レギュラー価格「171円」と表示された案内板=4日午後3時25分ごろ、福島市内のガソリンスタンド

 ガソリン価格の高騰が、県民生活を直撃している。新型コロナウイルス感染拡大の影響から脱しようとする中での新たな課題に、さまざまな業種から「この時期の値上がりは本当に厳しい」と悲痛な声が上がる。今後の価格動向が予断を許さないだけに、「節約志向」が地域経済の冷え込みにつながらないか不安もよぎる。

 「レギュラーガソリン 171円」。福島市の市街地にあるガソリンスタンドの電光掲示板には、思わずため息が出るような価格が表示されていた。「最近は給油待ちの列があったのですが、このごろはなくなりましたね」。店長の男性は、困り顔でつぶやいた。

 県内で約20カ所のガソリンスタンドを経営する郡山市の燃料会社の担当者は「満タン給油の割合が減って、金額や数量を指定した給油が増えている。消費の低迷は避けられないのでは」と指摘する。案の定、消費者側の反応は敏感だ。福島市の20代会社員女性は「このまま高値が続けば、節約のため遠出は控えるかもしれない」と答えた。

 運輸交通関係にも影響が出ている。福島市のタクシー会社の担当者は「燃料高騰は経営を圧迫している。先が見えないのでどうしようもない」と嘆く。県トラック協会の穂積央男常務理事によると、自動車関連の部品を運ぶ会社では、新型コロナで仕事が減っている状況に燃料高騰が追い打ちを掛けているという。「ここまで上がるとは思わなかった。アイドリングストップなどで消費を抑えるしかない」と語った。

 ガソリンとともに灯油も値上がりしている。「暖房機の使用時期を少しでも遅らせないと、経費がかかって仕方がない」。伊達市でイチゴの生産販売を手掛ける大橋松太郎さんは、ハウス栽培農家の声を代弁する。

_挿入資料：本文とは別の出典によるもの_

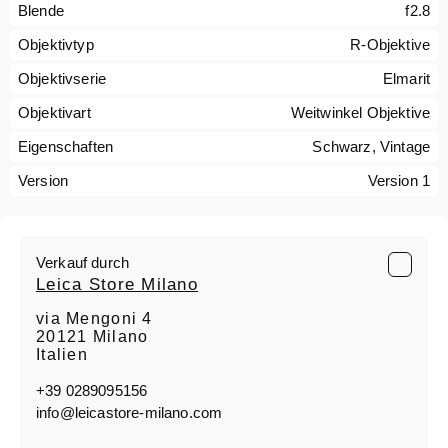
Blende
f2.8
Objektivtyp
R-Objektive
Objektivserie
Elmarit
Objektivart
Weitwinkel Objektive
Eigenschaften
Schwarz, Vintage
Version
Version 1
Verkauf durch
Leica Store Milano
via Mengoni 4
20121 Milano
Italien
+39 0289095156
info@leicastore-milano.com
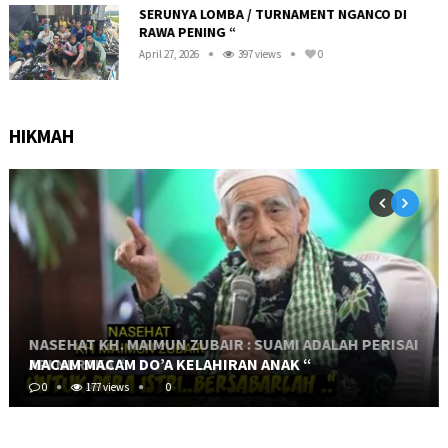
SERUNYA LOMBA / TURNAMENT NGANCO DI
RAWA PENING “
April 27, 2026
397 views
0
HIKMAH
NASEHAT KH. MAIMUN ZUBAIR : SUAMI ADALAH PERISAI
API NERAKA “
MACAM MACAM DO’A KELAHIRAN ANAK “
0
0
469 views
177 views
0
0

 ハウス内の温度を保つため、8度になると暖房機が自動的に稼働する仕組みになっている。幸い温暖な気候が続いているので、暖房機は12月から使用するつもりだ。それでも「販売単価を上げなくてはならないかも」と話した。

 訪れた人に温かいもてなしを提供する旅館業。冬季は暖房費など負担が大きい。会津若松市の東山温泉「庄助の宿瀧の湯」の斎藤純一会長は「光熱費が増えても、宿泊料を上げるわけにはいかない。燃料の高騰分は、自分たちが泣くしかない」と、胸の内を明かす。

 「旅館はクリーニング店など取引している業種が多い。旅館の体力がそがれれば、地域に波及することになる」と、影響の広がりを懸念する。「そうならないように、政府にはしっかりとしたガソリン高騰対策をしてほしい」と訴える。